This week, I’m living (and working) according to a little bit different time schedule than most weeks.
Just a few days ago, I had a marathon movie viewing bout — I think I watched 4 movies in an 8-hour time frame. They were all very different, and one of them I chose mainly based on the title of the movie alone: “Turtles All the Way Down” (which is a famous quote I myself also alluded to a couple weeks ago — see “Relational Data-Based Logic & Meta-Physical Constraints” [ https://socio.business.blog/2025/06/01/relational-data-based-logic-meta-physical-constraints ], specifically my point about “it’s fiction all the way down (or up, or sideways or whatever)”).

While this movie seems to be about a person who is very much “in their own head“, it also involves media in between people (as shown above) … and therefore also seems to harken back to another popular movie named “The Social Dilemma” (2020), about which I also wrote a post on another blog at that time — see “Herding Millennials — a new agenda for tech?” [ https://connect.data.blog/2020/09/16/herding-millennials-a-new-agenda-for-tech ]
I feel all of this is closely related to something I have also sort of discovered this week: increasingly, people seem to be commuting back and forth inside highly insulated channels in sort of tunnel-vision experiences in between their work life and home life experiences.
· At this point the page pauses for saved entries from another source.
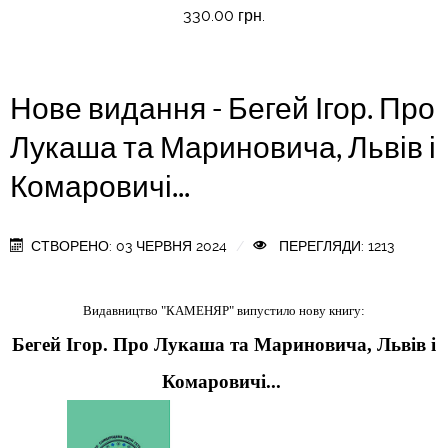
330.00 грн.
Нове видання - Бегей Ігор. Про
Лукаша та Мариновича, Львів і
Комаровичі...
СТВОРЕНО: 03 ЧЕРВНЯ 2024
ПЕРЕГЛЯДИ: 1213
Видавництво "КАМЕНЯР" випустило нову книгу:
Бегей Ігор. Про Лукаша та Мариновича, Львів і
Комаровичі...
And for many people across the globe (at least in the industrialized world) their home life experiences are strongly “mediated” by immense media conglomerates (and therefore for many people, much of their home life experience is likewise insulated from other people they might occasionally come into contact with).
As a result, there is a growing threat of an almost complete communication breakdown between people.